'''

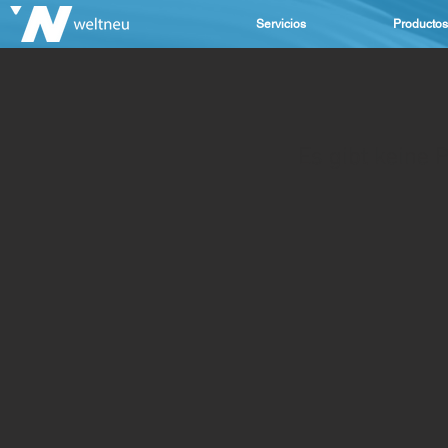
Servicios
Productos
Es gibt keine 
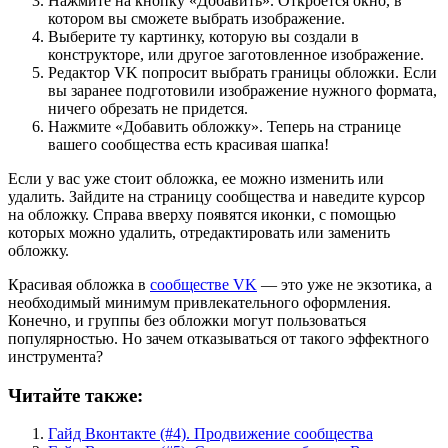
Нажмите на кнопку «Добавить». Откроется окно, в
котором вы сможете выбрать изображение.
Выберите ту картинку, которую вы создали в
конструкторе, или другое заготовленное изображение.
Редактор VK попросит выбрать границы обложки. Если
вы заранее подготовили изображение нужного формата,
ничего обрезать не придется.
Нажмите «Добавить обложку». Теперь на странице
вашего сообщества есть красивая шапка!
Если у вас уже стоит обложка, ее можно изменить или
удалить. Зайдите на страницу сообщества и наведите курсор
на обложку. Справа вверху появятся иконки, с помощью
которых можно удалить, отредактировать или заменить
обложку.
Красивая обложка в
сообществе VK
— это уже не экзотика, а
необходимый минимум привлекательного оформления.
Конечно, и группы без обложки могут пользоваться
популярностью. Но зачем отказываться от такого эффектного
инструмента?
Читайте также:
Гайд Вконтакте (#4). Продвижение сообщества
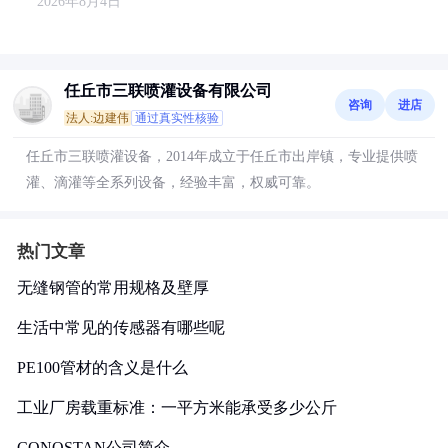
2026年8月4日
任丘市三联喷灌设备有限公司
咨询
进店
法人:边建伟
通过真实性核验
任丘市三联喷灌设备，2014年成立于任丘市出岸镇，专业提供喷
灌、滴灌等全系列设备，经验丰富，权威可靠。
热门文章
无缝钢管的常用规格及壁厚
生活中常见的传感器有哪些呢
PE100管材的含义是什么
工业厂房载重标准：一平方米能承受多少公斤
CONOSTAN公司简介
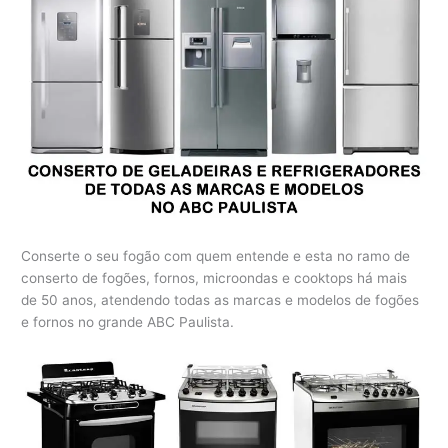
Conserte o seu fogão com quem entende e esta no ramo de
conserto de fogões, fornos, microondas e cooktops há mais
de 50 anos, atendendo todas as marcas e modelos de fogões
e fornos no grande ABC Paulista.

'''

● **WHAT THIS TASK INVOLVES**: The records above must be copied exactly, with no pictures carried over.

● **RESULT OF THIS TASK**:
Servicios
Productos
Es gibt keine 
Нажмите на кнопку «Добавить». Откроется окно, в
котором вы сможете выбрать изображение.
Выберите ту картинку, которую вы создали в
конструкторе, или другое заготовленное изображение.
Редактор VK попросит выбрать границы обложки. Если
вы заранее подготовили изображение нужного формата,
ничего обрезать не придется.
Нажмите «Добавить обложку». Теперь на странице
вашего сообщества есть красивая шапка!
Если у вас уже стоит обложка, ее можно изменить или
удалить. Зайдите на страницу сообщества и наведите курсор
на обложку. Справа вверху появятся иконки, с помощью
которых можно удалить, отредактировать или заменить
обложку.
Красивая обложка в
сообществе VK
— это уже не экзотика, а
необходимый минимум привлекательного оформления.
Конечно, и группы без обложки могут пользоваться
популярностью. Но зачем отказываться от такого эффектного
инструмента?
Читайте также:
Гайд Вконтакте (#4). Продвижение сообщества
2026年8月4日
任丘市三联喷灌设备有限公司
咨询
进店
法人:边建伟
通过真实性核验
任丘市三联喷灌设备，2014年成立于任丘市出岸镇，专业提供喷
灌、滴灌等全系列设备，经验丰富，权威可靠。
热门文章
无缝钢管的常用规格及壁厚
生活中常见的传感器有哪些呢
PE100管材的含义是什么
工业厂房载重标准：一平方米能承受多少公斤
CONOSTAN公司简介
Conserte o seu fogão com quem entende e esta no ramo de
conserto de fogões, fornos, microondas e cooktops há mais
de 50 anos, atendendo todas as marcas e modelos de fogões
e fornos no grande ABC Paulista.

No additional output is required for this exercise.